Segundo informações do Banco Central, a deterioração financeira da Creditag expôs seus credores quirografários a um cenário de risco considerado anormal. Este tipo de credor, denominado quirografário, refere-se àqueles que não possuem garantia real associada ao crédito concedido à instituição, baseando-se, por exemplo, em contratos simples, como notas promissórias, cheques sem garantia ou contratos de prestação de serviços.
Classificada como uma cooperativa de crédito independente de pequeno porte, a Creditag, conforme dados do Banco Central referentes a dezembro de 2025, detinha aproximadamente 0,0000226% do montante total de ativos do Sistema Financeiro Nacional.
Na comparação com o cenário das maiores instituições do país, verifica-se que as quatro principais entidades financeiras concentram 54,7% de todos os ativos do Sistema Financeiro Nacional.

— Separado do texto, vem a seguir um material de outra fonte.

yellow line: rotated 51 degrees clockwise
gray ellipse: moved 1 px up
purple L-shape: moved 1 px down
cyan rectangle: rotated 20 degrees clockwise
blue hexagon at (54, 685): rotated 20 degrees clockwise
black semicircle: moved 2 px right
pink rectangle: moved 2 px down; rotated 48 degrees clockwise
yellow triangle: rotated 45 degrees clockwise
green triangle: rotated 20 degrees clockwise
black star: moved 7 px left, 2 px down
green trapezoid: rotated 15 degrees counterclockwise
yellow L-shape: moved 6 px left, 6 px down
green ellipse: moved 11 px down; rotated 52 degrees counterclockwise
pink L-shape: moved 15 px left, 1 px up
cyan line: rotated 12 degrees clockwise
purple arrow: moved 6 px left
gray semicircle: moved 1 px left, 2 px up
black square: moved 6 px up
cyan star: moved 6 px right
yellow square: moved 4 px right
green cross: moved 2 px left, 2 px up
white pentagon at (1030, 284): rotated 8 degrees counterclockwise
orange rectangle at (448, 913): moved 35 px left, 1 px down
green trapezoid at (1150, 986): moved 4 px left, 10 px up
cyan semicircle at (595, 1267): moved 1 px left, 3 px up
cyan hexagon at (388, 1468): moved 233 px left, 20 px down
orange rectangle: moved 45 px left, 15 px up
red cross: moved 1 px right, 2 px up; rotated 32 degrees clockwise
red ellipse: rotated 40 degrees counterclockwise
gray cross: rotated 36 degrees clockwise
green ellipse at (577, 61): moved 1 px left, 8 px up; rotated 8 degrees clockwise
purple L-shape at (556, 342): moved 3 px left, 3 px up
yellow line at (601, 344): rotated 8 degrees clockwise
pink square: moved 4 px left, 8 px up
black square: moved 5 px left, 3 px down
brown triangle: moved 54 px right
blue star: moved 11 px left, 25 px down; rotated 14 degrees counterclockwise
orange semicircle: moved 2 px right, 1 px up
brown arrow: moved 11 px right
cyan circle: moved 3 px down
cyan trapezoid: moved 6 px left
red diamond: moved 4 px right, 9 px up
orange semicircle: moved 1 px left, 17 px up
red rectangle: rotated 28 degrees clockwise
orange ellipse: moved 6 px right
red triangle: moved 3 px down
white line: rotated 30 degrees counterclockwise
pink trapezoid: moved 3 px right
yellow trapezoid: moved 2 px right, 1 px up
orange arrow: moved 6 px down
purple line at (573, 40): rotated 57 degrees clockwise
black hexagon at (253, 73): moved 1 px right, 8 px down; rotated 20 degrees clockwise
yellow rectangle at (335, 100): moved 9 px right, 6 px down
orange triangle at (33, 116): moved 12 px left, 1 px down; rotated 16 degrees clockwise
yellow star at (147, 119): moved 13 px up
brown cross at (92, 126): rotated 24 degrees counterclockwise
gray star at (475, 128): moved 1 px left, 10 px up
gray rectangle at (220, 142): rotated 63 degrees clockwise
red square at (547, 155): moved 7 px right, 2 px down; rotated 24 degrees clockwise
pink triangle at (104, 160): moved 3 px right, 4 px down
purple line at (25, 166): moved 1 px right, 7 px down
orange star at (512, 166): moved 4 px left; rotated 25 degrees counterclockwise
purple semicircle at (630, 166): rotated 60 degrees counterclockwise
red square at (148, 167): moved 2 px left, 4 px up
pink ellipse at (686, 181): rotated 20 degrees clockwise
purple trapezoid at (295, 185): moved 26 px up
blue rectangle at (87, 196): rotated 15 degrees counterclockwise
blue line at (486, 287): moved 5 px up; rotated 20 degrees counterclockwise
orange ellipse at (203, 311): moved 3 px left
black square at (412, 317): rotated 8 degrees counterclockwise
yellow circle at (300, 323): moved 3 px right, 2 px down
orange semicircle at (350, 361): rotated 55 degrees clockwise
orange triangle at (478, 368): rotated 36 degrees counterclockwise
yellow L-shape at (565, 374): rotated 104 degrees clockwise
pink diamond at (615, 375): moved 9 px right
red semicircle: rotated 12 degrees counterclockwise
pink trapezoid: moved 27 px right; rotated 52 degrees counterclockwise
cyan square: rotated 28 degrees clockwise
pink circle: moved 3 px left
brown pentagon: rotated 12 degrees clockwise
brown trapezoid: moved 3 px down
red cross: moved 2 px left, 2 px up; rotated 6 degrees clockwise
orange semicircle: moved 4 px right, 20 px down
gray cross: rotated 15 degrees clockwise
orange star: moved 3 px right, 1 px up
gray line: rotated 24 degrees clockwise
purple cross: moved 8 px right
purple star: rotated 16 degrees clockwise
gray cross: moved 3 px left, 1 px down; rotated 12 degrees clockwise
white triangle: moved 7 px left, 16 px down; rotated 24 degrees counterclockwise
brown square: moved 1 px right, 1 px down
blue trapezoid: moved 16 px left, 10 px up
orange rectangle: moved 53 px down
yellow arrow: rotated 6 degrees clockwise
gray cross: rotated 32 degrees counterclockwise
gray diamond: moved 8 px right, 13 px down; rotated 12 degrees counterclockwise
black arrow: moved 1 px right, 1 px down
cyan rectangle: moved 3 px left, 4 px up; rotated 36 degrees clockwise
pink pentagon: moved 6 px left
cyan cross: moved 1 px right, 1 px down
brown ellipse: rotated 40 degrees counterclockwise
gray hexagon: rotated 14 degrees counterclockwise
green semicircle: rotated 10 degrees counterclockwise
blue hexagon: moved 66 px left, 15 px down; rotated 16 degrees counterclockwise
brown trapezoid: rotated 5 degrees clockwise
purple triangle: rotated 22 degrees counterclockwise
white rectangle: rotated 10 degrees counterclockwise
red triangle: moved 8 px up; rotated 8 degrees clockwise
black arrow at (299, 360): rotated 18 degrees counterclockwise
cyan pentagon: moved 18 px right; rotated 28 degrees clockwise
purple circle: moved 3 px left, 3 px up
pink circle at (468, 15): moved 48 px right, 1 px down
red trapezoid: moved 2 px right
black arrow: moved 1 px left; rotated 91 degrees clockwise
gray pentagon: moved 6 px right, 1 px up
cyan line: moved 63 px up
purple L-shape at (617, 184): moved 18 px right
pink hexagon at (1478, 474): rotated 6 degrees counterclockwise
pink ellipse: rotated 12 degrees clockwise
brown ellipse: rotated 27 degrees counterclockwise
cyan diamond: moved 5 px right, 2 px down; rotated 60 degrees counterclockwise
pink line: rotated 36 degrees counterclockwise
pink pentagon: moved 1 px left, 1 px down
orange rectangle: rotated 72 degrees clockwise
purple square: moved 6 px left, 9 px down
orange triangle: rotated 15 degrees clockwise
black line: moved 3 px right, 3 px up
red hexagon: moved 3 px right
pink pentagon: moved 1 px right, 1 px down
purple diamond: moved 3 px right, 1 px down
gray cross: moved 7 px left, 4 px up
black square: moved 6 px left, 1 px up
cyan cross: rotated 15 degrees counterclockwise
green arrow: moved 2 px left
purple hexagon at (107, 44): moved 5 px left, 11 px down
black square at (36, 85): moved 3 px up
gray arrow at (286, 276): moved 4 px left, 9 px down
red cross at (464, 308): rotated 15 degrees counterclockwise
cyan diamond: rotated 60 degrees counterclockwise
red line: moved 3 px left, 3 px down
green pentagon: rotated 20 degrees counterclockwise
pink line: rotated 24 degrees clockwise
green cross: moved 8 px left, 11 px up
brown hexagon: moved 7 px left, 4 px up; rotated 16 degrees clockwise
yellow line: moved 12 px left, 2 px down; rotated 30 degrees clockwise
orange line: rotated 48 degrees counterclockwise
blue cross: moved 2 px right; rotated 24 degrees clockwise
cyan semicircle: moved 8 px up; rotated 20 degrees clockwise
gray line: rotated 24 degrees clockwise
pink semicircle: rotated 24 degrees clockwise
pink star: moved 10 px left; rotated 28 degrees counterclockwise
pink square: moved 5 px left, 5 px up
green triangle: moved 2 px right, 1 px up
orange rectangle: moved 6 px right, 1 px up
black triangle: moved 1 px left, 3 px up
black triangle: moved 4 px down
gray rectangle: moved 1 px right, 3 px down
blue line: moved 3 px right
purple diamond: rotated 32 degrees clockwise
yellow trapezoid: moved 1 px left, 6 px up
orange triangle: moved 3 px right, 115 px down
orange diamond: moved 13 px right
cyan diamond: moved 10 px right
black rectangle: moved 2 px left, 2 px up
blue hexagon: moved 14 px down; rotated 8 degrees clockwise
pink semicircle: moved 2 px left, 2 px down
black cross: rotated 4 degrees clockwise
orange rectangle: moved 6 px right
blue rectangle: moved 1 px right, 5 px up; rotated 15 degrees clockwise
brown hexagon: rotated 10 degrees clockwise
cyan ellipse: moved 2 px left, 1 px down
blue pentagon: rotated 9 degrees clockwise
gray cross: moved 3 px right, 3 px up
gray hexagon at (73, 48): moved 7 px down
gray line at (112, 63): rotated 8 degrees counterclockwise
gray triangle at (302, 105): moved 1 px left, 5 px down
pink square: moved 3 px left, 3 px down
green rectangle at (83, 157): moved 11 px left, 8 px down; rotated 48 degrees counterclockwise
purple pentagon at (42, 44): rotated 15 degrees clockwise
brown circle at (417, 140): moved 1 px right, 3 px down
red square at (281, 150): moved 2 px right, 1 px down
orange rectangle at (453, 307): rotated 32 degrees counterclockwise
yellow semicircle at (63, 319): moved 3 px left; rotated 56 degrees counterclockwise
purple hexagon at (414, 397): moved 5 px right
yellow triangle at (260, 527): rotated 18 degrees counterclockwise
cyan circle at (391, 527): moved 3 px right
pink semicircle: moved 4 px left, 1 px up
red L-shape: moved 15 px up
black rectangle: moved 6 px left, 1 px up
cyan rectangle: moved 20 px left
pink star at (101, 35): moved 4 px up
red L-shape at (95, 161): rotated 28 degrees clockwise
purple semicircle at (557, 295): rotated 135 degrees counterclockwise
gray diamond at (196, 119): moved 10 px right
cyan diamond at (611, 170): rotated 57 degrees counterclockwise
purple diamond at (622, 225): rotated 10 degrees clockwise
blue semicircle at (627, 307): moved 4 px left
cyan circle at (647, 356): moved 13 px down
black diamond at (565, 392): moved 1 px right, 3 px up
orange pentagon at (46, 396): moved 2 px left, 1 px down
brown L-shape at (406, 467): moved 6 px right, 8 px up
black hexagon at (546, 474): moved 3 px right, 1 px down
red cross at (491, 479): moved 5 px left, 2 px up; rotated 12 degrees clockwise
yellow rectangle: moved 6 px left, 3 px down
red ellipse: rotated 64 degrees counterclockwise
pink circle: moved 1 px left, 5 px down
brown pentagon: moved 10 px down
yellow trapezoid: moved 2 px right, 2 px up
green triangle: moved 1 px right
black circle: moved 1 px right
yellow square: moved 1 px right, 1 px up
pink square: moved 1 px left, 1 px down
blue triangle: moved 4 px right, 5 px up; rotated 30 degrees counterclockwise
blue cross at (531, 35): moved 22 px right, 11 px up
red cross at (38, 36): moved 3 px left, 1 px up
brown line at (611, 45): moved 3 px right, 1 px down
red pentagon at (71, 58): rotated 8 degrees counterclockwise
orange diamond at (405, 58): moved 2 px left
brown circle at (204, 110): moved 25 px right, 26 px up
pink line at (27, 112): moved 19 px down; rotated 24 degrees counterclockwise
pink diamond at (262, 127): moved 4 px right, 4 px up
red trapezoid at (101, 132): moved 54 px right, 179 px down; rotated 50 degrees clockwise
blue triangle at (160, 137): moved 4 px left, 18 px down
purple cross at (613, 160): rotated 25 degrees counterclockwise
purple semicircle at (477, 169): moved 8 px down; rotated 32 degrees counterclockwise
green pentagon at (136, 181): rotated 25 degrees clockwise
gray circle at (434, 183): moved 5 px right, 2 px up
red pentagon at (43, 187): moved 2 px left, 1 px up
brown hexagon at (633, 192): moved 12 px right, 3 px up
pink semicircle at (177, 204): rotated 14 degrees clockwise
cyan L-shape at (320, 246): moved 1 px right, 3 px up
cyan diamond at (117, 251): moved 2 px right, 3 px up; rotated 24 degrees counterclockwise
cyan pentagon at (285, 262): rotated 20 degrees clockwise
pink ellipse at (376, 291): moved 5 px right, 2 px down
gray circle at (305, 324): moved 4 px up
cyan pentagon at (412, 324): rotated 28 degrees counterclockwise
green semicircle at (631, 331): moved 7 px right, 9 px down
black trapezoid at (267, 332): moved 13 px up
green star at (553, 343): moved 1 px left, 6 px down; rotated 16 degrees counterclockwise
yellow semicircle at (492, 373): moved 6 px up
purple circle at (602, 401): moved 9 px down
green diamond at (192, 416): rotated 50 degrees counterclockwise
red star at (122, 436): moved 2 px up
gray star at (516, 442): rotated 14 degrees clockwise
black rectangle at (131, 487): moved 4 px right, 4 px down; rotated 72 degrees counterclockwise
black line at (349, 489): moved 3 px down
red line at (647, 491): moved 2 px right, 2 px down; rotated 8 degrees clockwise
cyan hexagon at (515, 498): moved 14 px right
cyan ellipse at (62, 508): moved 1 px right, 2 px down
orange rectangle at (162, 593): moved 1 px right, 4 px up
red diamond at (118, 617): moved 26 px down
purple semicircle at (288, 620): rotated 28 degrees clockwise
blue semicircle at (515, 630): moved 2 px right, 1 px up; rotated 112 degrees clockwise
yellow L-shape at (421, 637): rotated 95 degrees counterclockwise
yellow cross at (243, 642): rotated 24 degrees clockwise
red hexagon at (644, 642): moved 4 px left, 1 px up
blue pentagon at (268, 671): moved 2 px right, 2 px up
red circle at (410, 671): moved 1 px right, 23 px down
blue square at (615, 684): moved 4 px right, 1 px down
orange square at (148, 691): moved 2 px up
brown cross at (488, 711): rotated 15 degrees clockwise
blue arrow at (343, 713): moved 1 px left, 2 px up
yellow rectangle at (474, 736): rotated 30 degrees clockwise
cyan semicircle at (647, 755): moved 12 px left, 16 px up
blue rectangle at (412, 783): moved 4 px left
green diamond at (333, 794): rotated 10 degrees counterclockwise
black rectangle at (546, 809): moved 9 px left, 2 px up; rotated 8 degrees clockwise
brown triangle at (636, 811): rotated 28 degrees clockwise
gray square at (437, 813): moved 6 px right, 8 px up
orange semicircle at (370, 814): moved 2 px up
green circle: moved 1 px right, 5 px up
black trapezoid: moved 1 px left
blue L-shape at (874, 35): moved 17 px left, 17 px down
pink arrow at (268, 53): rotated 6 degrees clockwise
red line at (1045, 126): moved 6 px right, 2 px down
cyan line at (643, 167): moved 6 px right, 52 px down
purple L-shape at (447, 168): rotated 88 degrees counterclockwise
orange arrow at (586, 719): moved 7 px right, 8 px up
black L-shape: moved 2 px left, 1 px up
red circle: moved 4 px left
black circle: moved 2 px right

O relatório de Estabilidade Financeira publicado pelo Banco Central, datado de abril de 2025, aponta que a Caixa ocupa o primeiro lugar em participação, com 15,1% dos ativos, seguida pelo Banco do Brasil, com 14,9%. O Itaú detém 13,6% e o Bradesco aparece com 11,1%.
A liquidação extrajudicial é um mecanismo especial de intervenção adotado pelo Banco Central para promover a saída ordenada de instituições financeiras consideradas inviáveis do Sistema Financeiro Nacional. Esta medida é tomada sem a necessidade de decisão judicial direta, com o objetivo de resguardar os interesses dos depositantes e dos credores, em situações de insolvência grave, gestão inadequada ou ocorrência de fraudes.
Com o início do regime de liquidação, todos os bens daqueles que atuaram como administradores da cooperativa tornam-se indisponíveis, conforme as determinações legais vigentes.
O Banco Central comunicou ainda que dará continuidade às ações que julgar necessárias e compatíveis com suas atribuições para investigar as causas do colapso financeiro da Creditag. O órgão sinalizou que tais averiguações podem resultar na aplicação de sanções administrativas e, quando pertinente, na notificação de autoridades competentes para eventuais providências cabíveis.